## Task statement
Your answer should be an exact copy of all the entries, free of pictures.

Listed entries: Begin

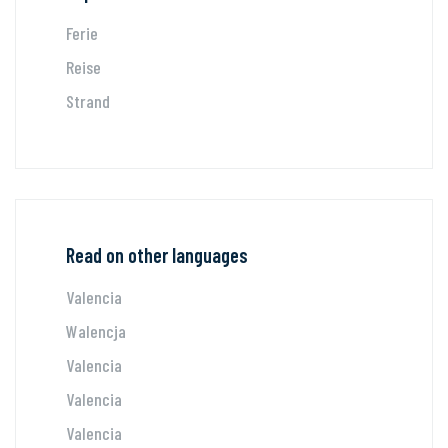
Ferie
Reise
Strand
Read on other languages
Valencia
Walencja
Valencia
Valencia
Valencia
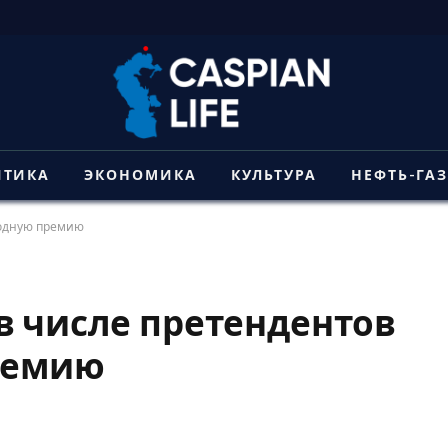
ИТИКА
ЭКОНОМИКА
КУЛЬТУРА
НЕФТЬ-ГА
родную премию
в числе претендентов
ремию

Listed entries: End

## Solution
Ferie
Reise
Strand
Read on other languages
Valencia
Walencja
Valencia
Valencia
Valencia
ИТИКА
ЭКОНОМИКА
КУЛЬТУРА
НЕФТЬ-ГА
родную премию
в числе претендентов
ремию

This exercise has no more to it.